### EXERCISE INSTRUCTIONS
Find the word "biotechnology" in the listing. Copy out each line where it occurs.

### PROVIDED ENTRIES
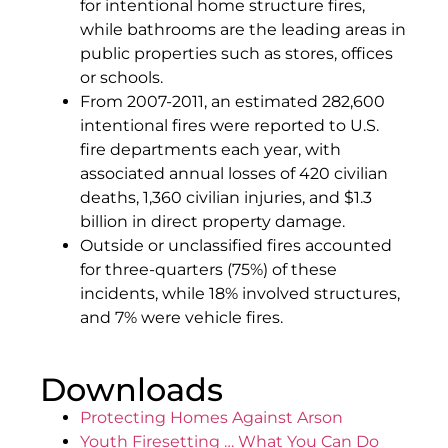
for intentional home structure fires,
while bathrooms are the leading areas in
public properties such as stores, offices
or schools.
From 2007-2011, an estimated 282,600
intentional fires were reported to U.S.
fire departments each year, with
associated annual losses of 420 civilian
deaths, 1,360 civilian injuries, and $1.3
billion in direct property damage.
Outside or unclassified fires accounted
for three-quarters (75%) of these
incidents, while 18% involved structures,
and 7% were vehicle fires.
Downloads
Protecting Homes Against Arson
Youth Firesetting … What You Can Do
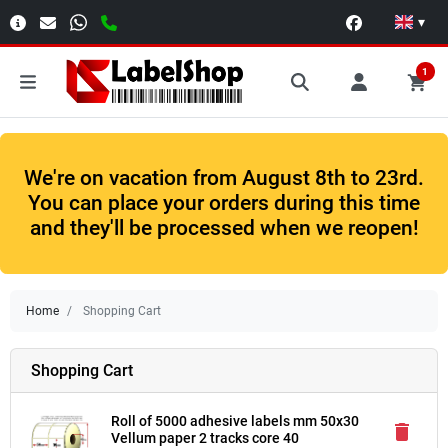
▾
1
We're on vacation from August 8th to 23rd.
You can place your orders during this time
and they'll be processed when we reopen!
Home
Shopping Cart
Shopping Cart
Roll of 5000 adhesive labels mm 50x30
delete
Vellum paper 2 tracks core 40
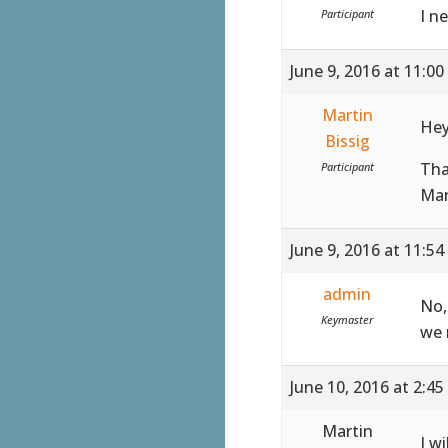
I n
Participant
June 9, 2016 at 11:0
Martin
Hey
Bissig
Th
Participant
Mar
June 9, 2016 at 11:5
admin
No,
Keymaster
we 
June 10, 2016 at 2:4
Martin
I w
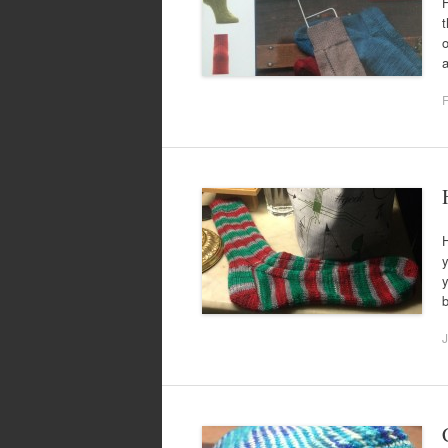
H
t
o
a
F
H
y
y
b
J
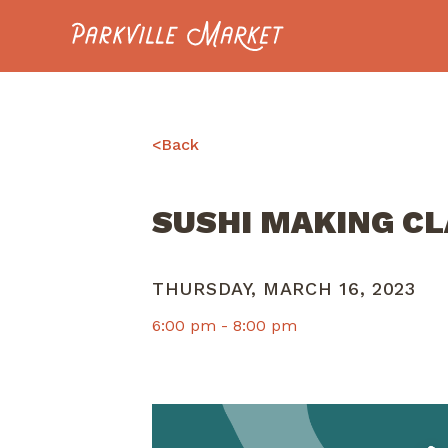
Navigate to homepage
<
Back
SUSHI MAKING C
THURSDAY, MARCH 16, 2023
6:00 pm -
8:00 pm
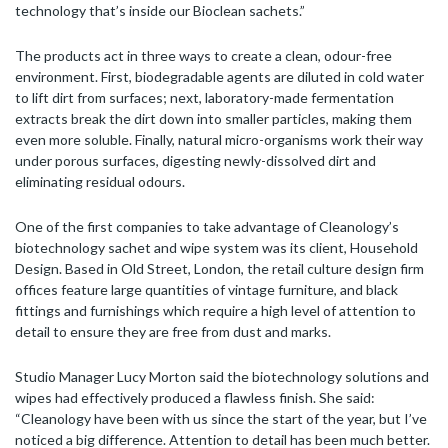
technology that’s inside our Bioclean sachets.”
The products act in three ways to create a clean, odour-free
environment. First, biodegradable agents are diluted in cold water
to lift dirt from surfaces; next, laboratory-made fermentation
extracts break the dirt down into smaller particles, making them
even more soluble. Finally, natural micro-organisms work their way
under porous surfaces, digesting newly-dissolved dirt and
eliminating residual odours.
One of the first companies to take advantage of Cleanology’s
biotechnology sachet and wipe system was its client, Household
Design. Based in Old Street, London, the retail culture design firm
offices feature large quantities of vintage furniture, and black
fittings and furnishings which require a high level of attention to
detail to ensure they are free from dust and marks.
Studio Manager Lucy Morton said the biotechnology solutions and
wipes had effectively produced a flawless finish. She said:
“Cleanology have been with us since the start of the year, but I’ve
noticed a big difference. Attention to detail has been much better.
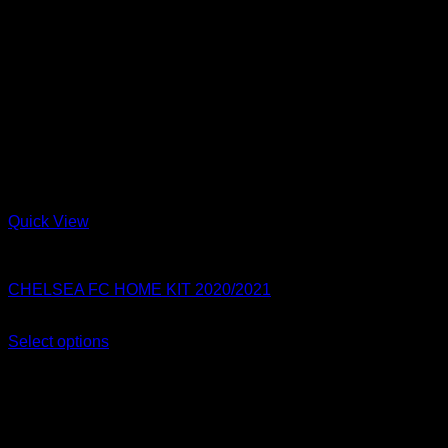
Quick View
Chelsea FC
CHELSEA FC HOME KIT 2020/2021
Original
Current
$
80.00
$
54.99
price
price
Select options
This
was:
is:
Sale!
product
$80.00.
$54.99.
has
multiple
variants.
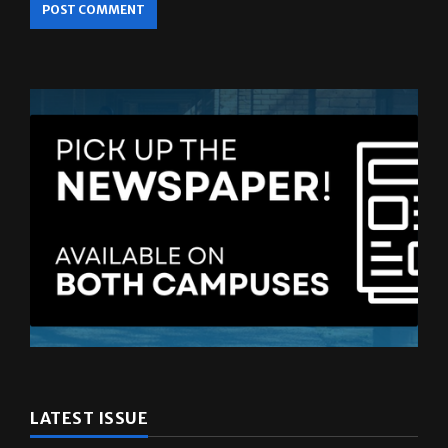
LATEST ISSUE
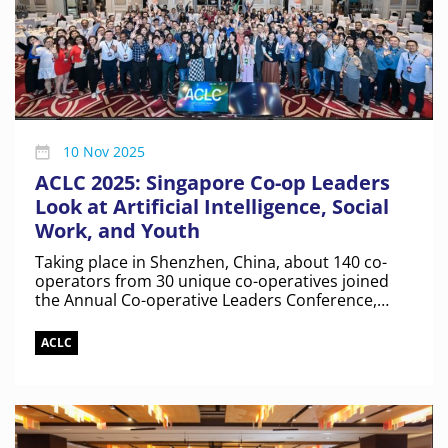
10 Nov 2025
ACLC 2025: Singapore Co-op Leaders
Look at Artificial Intelligence, Social
Work, and Youth
Taking place in Shenzhen, China, about 140 co-
operators from 30 unique co-operatives joined
the Annual Co-operative Leaders Conference,
marking the largest turnout yet.
ACLC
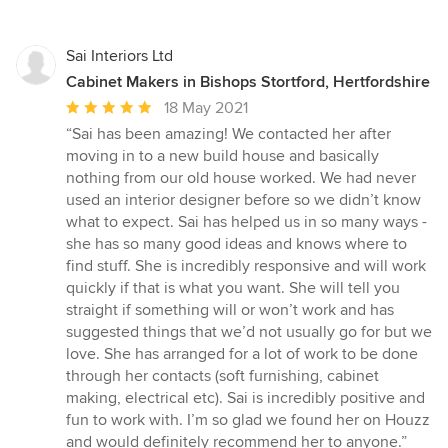
Sai Interiors Ltd
Cabinet Makers in Bishops Stortford, Hertfordshire
Average
18 May 2021
rating:
“Sai has been amazing! We contacted her after
5
moving in to a new build house and basically
out
nothing from our old house worked. We had never
of
used an interior designer before so we didn’t know
5
what to expect. Sai has helped us in so many ways -
stars
she has so many good ideas and knows where to
find stuff. She is incredibly responsive and will work
quickly if that is what you want. She will tell you
straight if something will or won’t work and has
suggested things that we’d not usually go for but we
love. She has arranged for a lot of work to be done
through her contacts (soft furnishing, cabinet
making, electrical etc). Sai is incredibly positive and
fun to work with. I’m so glad we found her on Houzz
and would definitely recommend her to anyone.”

### SOLUTION FOR THIS PROBLEM
biotechnology sachet and wipe system was its client, Household
Studio Manager Lucy Morton said the biotechnology solutions and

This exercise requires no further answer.